«L’aide d’urgence: une voie sans issue». C’est avec ce slogan que quatre ONG actives dans le domaine de l’asile, dont Amnesty International et l’Organisation suisse d’aide aux réfugiés (OSAR), montent au créneau pour exiger une profonde réforme du système de l’aide d’urgence.

Depuis le 1er janvier 2008, ce sont non seulement les requérants déboutés d’office – les fameux «NEM» –, mais aussi tous ceux qui reçoivent une décision négative, qui sont privés d’aide sociale pour ne bénéficier que d’un «minimum vital» garanti par la Constitution. Cinq mille huit cent vingt-six requérants d’asile déboutés, dont 676 de moins de 15 ans, sont actuellement soumis à ce régime.
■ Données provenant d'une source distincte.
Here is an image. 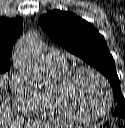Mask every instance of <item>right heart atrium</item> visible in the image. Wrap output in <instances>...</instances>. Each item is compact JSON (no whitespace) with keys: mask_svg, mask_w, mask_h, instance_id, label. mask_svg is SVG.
<instances>
[{"mask_svg":"<svg viewBox=\"0 0 125 128\" xmlns=\"http://www.w3.org/2000/svg\"><path fill=\"white\" fill-rule=\"evenodd\" d=\"M12 104L22 111L31 109L38 91L29 78L21 71L13 70L9 74Z\"/></svg>","mask_w":125,"mask_h":128,"instance_id":"obj_1","label":"right heart atrium"}]
</instances>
Ils doivent vivre avec une somme variant entre 4,30 et 12 francs par jour, ou son équivalent en bons d’achat. En 2009, le coût de l’aide d’urgence s’est élevé à 29,5 millions de francs, somme qui a été triplée depuis l’introduction du système en 2008, soulignent les organisations.

Le régime de l’aide d’urgence, dénoncent-elles, «entraîne un isolement social extrême, de nombreuses tracasseries administratives et une précarisation qui empêche les personnes qui y sont soumises de vivre dans la dignité». La situation des requérants particulièrement vulnérables, comme les personnes âgées, traumatisées, les femmes enceintes et les mineurs non accompagnés, les préoccupe en premier lieu.

Les organisations soulignent surtout que l’effet dissuasif qu’escomptait l’Office fédéral des migrations n’est pas démontré: seuls 12 à 17% des personnes à l’aide d’urgence quittent la Suisse de manière contrôlée. Elles remettent ainsi en question la théorie mise en avant par l’ODM qui stipule que puisque seuls 15% des personnes à l’aide d’urgence la perçoivent encore après une année, la majorité d’entre elles auraient quitté le pays.

«C’est une illusion de croire que tous ceux qui sont sortis de l’aide d’urgence ont également quitté la Suisse», estime Susanne Bolz, responsable du service juridique de l’OSAR. Beaucoup resteraient en fait dans la clandestinité. Les ONG lancent une campagne de sensibilisation nationale qui s’achèvera en juin avec la transmission d’une pétition à Simonetta Sommaruga, cheffe du Département fédéral de justice et police (DFJP). Elles revendiquent notamment le maintien à l’aide sociale des personnes particulièrement vulnérables, le respect absolu des droits de l’enfant et le développement d’alternatives au régime de l’aide d’urgence, plutôt que son renforcement.

«Le régime de l’aide d’urgence est mis en œuvre de manière très diverse selon les cantons et des inégalités tout à fait arbitraires sont ainsi créées», a relevé Susanne Bolz, en se basant sur une étude menée par son organisation. Qazem Alizada, un Afghan de 26 ans, est, lui, venu témoigner de sa propre situation. Il réside depuis bientôt huit ans en Suisse, a été soumis au régime de l’aide d’urgence pendant deux ans après le rejet de sa demande, et est maintenant au bénéfice d’un permis N parce que sa demande est réexaminée.

«Vivre de l’aide d’urgence signifie un lent dépérissement silencieux. Pas au sens physique du terme, parce que tu reçois exactement le peu dont tu as besoin pour survivre, mais un dépérissement psychique, avec la peur et le découragement pour compagnons silencieux», a-t-il témoigné.